Data Sources¶
Data Sources in audiotree.datasources
are Grain data sources
that are specially designed for audio. Grain is a new library for dataset operations in JAX with no TensorFlow dependency.
For now, there are only two types of Data Sources and one Data Set, but they fit many needs. You can take a look at DAC-JAX’s input_pipeline.py to see how they’re used.

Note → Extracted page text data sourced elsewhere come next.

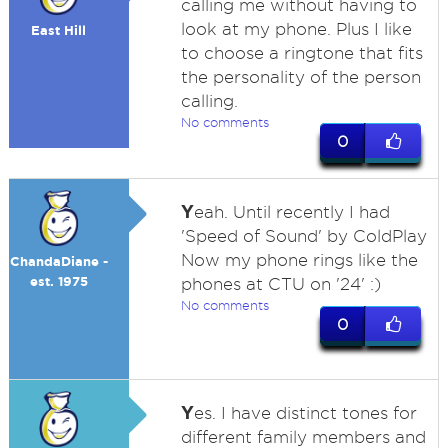
calling me without having to
look at my phone. Plus I like
East Hill
to choose a ringtone that fits
the personality of the person
calling.
No comments
0
Y
eah. Until recently I had
'Speed of Sound' by ColdPlay
Now my phone rings like the
ChandaDiane -
est. 1975
phones at CTU on '24' :)
No comments
0
Y
es. I have distinct tones for
different family members and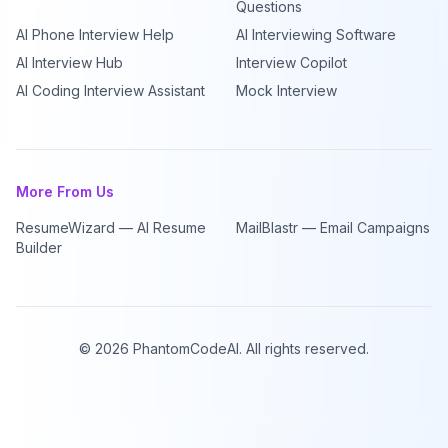
Questions
AI Phone Interview Help
AI Interviewing Software
AI Interview Hub
Interview Copilot
AI Coding Interview Assistant
Mock Interview
More From Us
ResumeWizard — AI Resume
MailBlastr — Email Campaigns
Builder
©
2026
PhantomCodeAI. All rights reserved.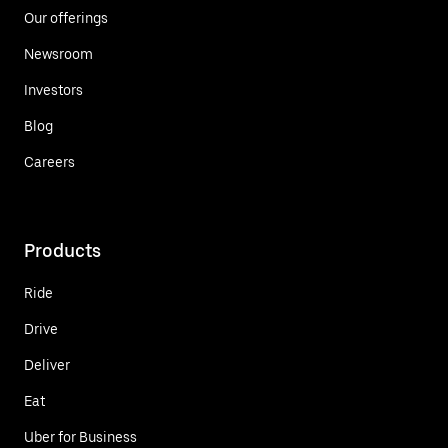
Our offerings
Newsroom
Investors
Blog
Careers
Products
Ride
Drive
Deliver
Eat
Uber for Business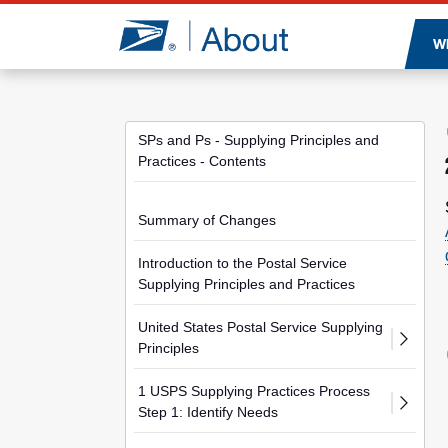
Jump to page content
W
SPs and Ps - Supplying Principles and
Practices - Contents
Summary of Changes
Introduction to the Postal Service
Supplying Principles and Practices
United States Postal Service Supplying
Principles
1 USPS Supplying Practices Process
Step 1: Identify Needs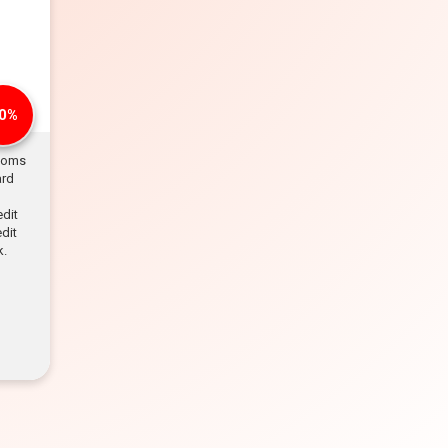
0%
rooms
ard
edit
dit
k.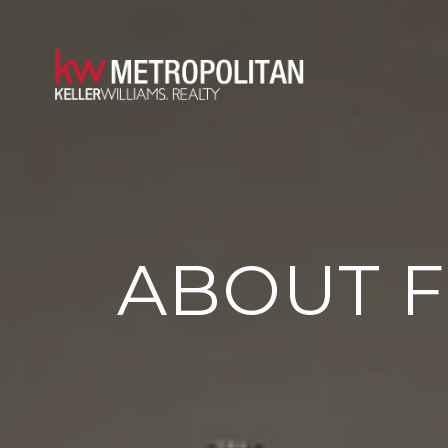
ABOUT 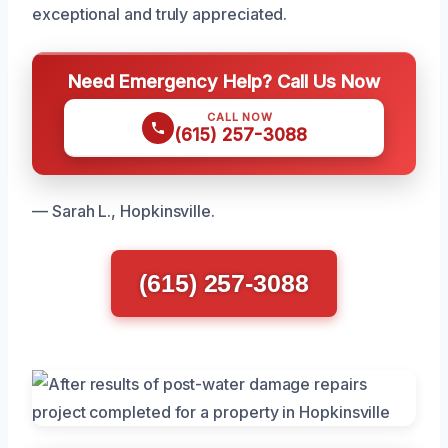
exceptional and truly appreciated.
Need Emergency Help? Call Us Now
CALL NOW
(615) 257-3088
— Sarah L., Hopkinsville.
(615) 257-3088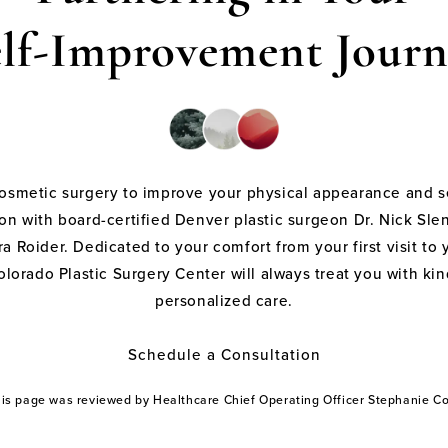
elf-Improvement Journ
cosmetic surgery to improve your physical appearance and s
on with board-certified Denver plastic surgeon Dr. Nick Sle
a Roider. Dedicated to your comfort from your first visit to 
olorado Plastic Surgery Center will always treat you with k
personalized care.
Schedule a Consultation
this page was reviewed by Healthcare Chief Operating Officer Stephanie 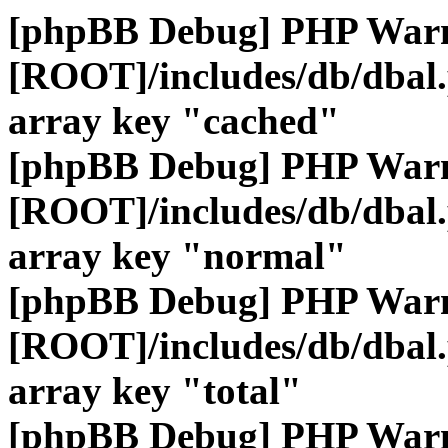
[phpBB Debug] PHP War
[ROOT]/includes/db/dbal
array key "cached"
[phpBB Debug] PHP War
[ROOT]/includes/db/dbal
array key "normal"
[phpBB Debug] PHP War
[ROOT]/includes/db/dbal
array key "total"
[phpBB Debug] PHP War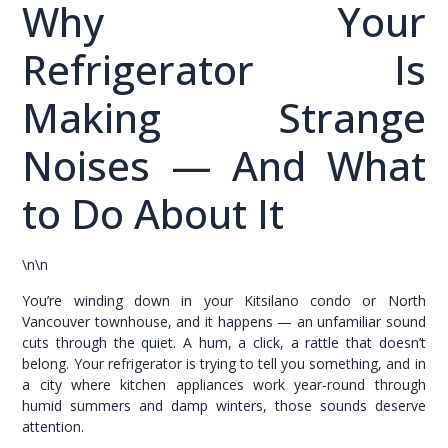
Why Your
Refrigerator Is
Making Strange
Noises — And What
to Do About It
\n\n
You’re winding down in your Kitsilano condo or North
Vancouver townhouse, and it happens — an unfamiliar sound
cuts through the quiet. A hum, a click, a rattle that doesn’t
belong. Your refrigerator is trying to tell you something, and in
a city where kitchen appliances work year-round through
humid summers and damp winters, those sounds deserve
attention.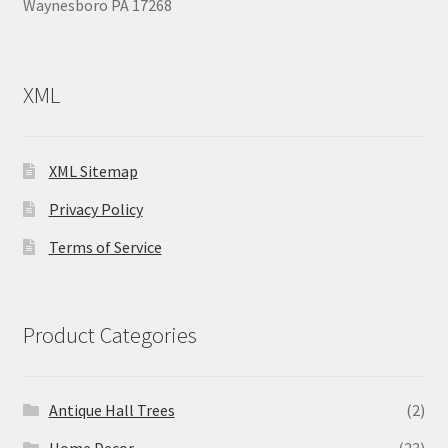
Waynesboro PA 17268
XML
XML Sitemap
Privacy Policy
Terms of Service
Product Categories
Antique Hall Trees
(2)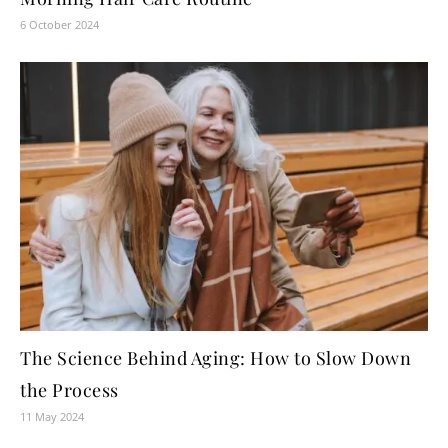
6 October 2024
The Science Behind Aging: How to Slow Down
the Process
11 May 2024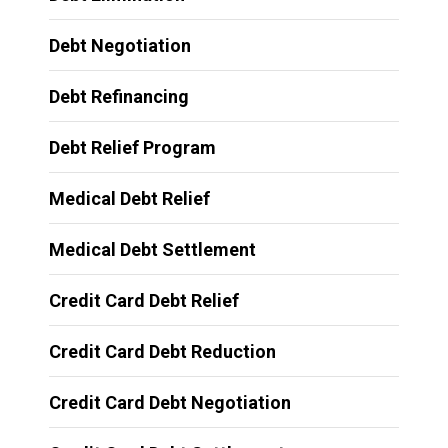
Debt Negotiation
Debt Refinancing
Debt Relief Program
Medical Debt Relief
Medical Debt Settlement
Credit Card Debt Relief
Credit Card Debt Reduction
Credit Card Debt Negotiation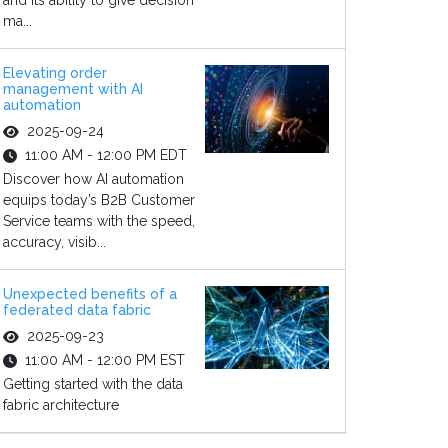
and its ability to give decision
ma...
Elevating order
management with AI
automation
2025-09-24
11:00 AM - 12:00 PM EDT
Discover how AI automation
equips today’s B2B Customer
Service teams with the speed,
accuracy, visib...
Unexpected benefits of a
federated data fabric
2025-09-23
11:00 AM - 12:00 PM EST
Getting started with the data
fabric architecture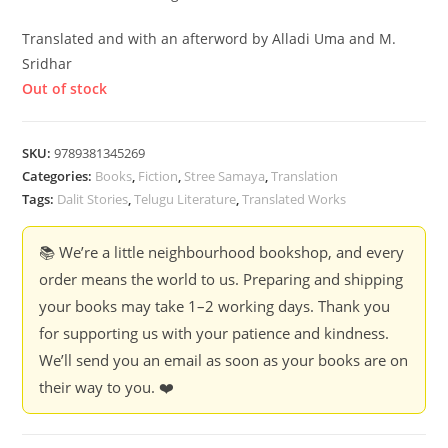
Translated and with an afterword by Alladi Uma and M.
Sridhar
Out of stock
SKU:
9789381345269
Categories:
Books
,
Fiction
,
Stree Samaya
,
Translation
Tags:
Dalit Stories
,
Telugu Literature
,
Translated Works
📚 We’re a little neighbourhood bookshop, and every
order means the world to us. Preparing and shipping
your books may take 1–2 working days. Thank you
for supporting us with your patience and kindness.
We’ll send you an email as soon as your books are on
their way to you. ❤️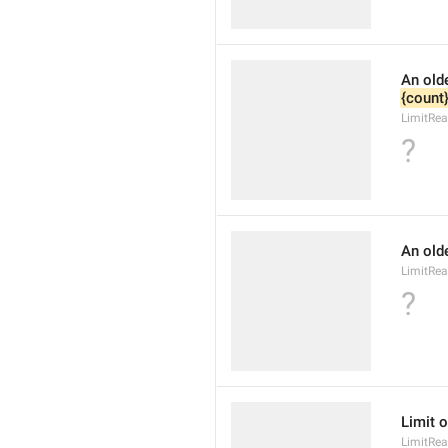
{count
LimitRea
?
An olde
LimitRea
?
Limit o
LimitRea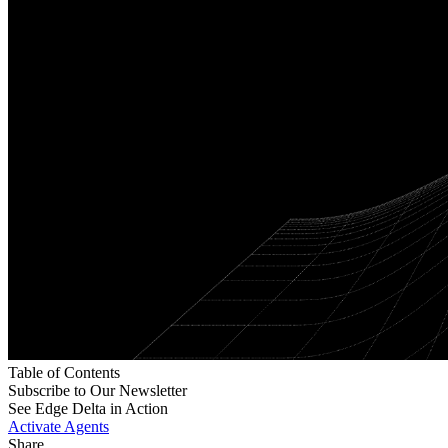
Table of Contents
Subscribe to Our Newsletter
See Edge Delta in Action
Activate Agents
Share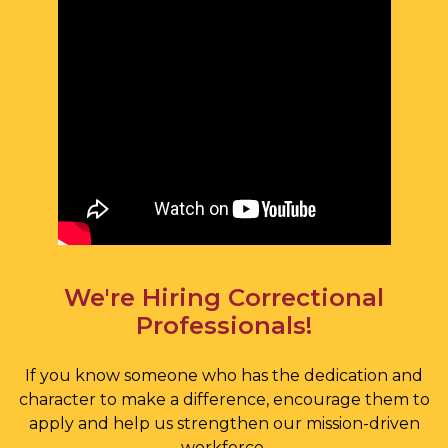
We're Hiring Correctional
Professionals!
If you know someone who has the dedication and
character to make a difference, encourage them to
apply and help us strengthen our mission-driven
workforce.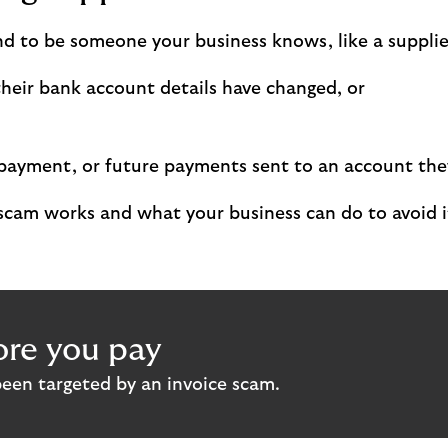
d to be someone your business knows, like a supplier 
heir bank account details have changed, or
 a payment, or future payments sent to an account th
scam works and what your business can do to avoid i
re you pay
been targeted by an invoice scam.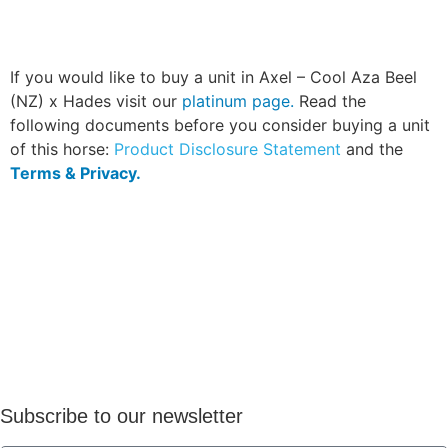
If you would like to buy a unit in Axel – Cool Aza Beel
(NZ) x Hades visit our
platinum page.
Read the
following documents before you consider buying a unit
of this horse:
Product Disclosure Statement
and the
Terms & Privacy.
Subscribe to our newsletter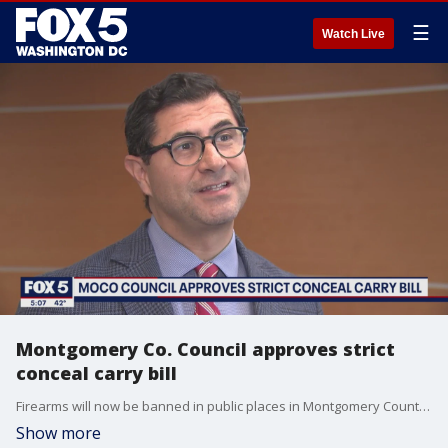
☰
Watch Live
Montgomery Co. Council approves strict
conceal carry bill
Firearms will now be banned in public places in Montgomery County after the council unanimously voted to approve a new bill. It's a first for the county. FOX 5?s Tom Fitzgerald reports from Rockville with all the details.
Show more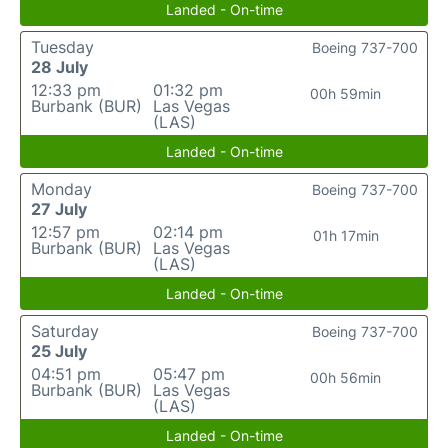
Landed - On-time
Tuesday
Boeing 737-700
28 July
12:33 pm
01:32 pm
00h 59min
Burbank (BUR)
Las Vegas
(LAS)
Landed - On-time
Monday
Boeing 737-700
27 July
12:57 pm
02:14 pm
01h 17min
Burbank (BUR)
Las Vegas
(LAS)
Landed - On-time
Saturday
Boeing 737-700
25 July
04:51 pm
05:47 pm
00h 56min
Burbank (BUR)
Las Vegas
(LAS)
Landed - On-time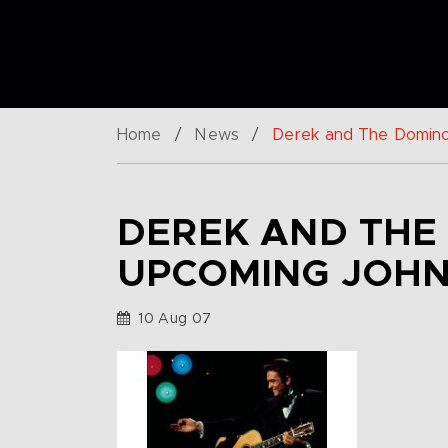
Home
/
News
/
Derek and The Domino
DEREK AND THE
UPCOMING JOHN
10 Aug 07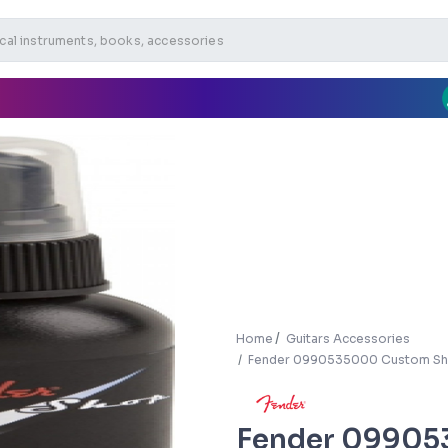
Home
Guitars Accessories
Fender 0990535000 Custom Sho
Fender 09905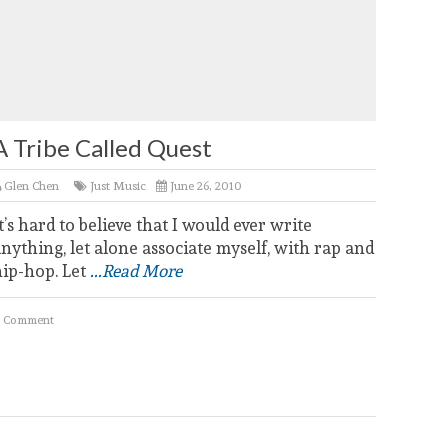
A Tribe Called Quest
Glen Chen
Just Music
June 26, 2010
t’s hard to believe that I would ever write
nything, let alone associate myself, with rap and
hip-hop. Let
...Read More
 Comment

The three AudioDataSimpleSource
, AudioDataBalancedSource
, and AudioDataBalancedDataset
are initialized with a dictionary of sources
.
For example, with ArgBind, the YAML might be this (adapted from DAC):
train/AudioDataBalancedSource.extensions:
- .wav
- .flac
train/AudioDataBalancedSource.sources:
speech_fb:
- /data/daps/train
speech_hq:
- /data/vctk
- /data/vocalset
- /data/read_speech
- /data/french_speech
speech_uq:
- /data/emotional_speech/
- /data/common_voice/
- /data/german_speech/
- /data/russian_speech/
- /data/spanish_speech/
music_hq:
- /data/musdb/train
music_uq:
- /data/jamendo
general:
- /data/audioset/data/unbalanced_train_segments/
- /data/audioset/data/balanced_train_segments/
The folders can also be glob expressions (due to the balancing, the result is different from the above):
train/AudioDataBalancedSource.sources:
speech:
- /data/*speech/**/*.wav
- /data/daps/train
- /data/vctk
- /data/vocalset
- /data/common_voice
music:
- /data/musdb/train
- /data/jamendo
The second thing to know is that AudioDataSimpleSource
, AudioDataBalancedSource
, and AudioDataBalancedDataset
can be initialized with an instance of SaliencyParams
. If SaliencyParams
has enabled
set to True
, then a random section of an audio file will be selected until it meets a specified minimum loudness.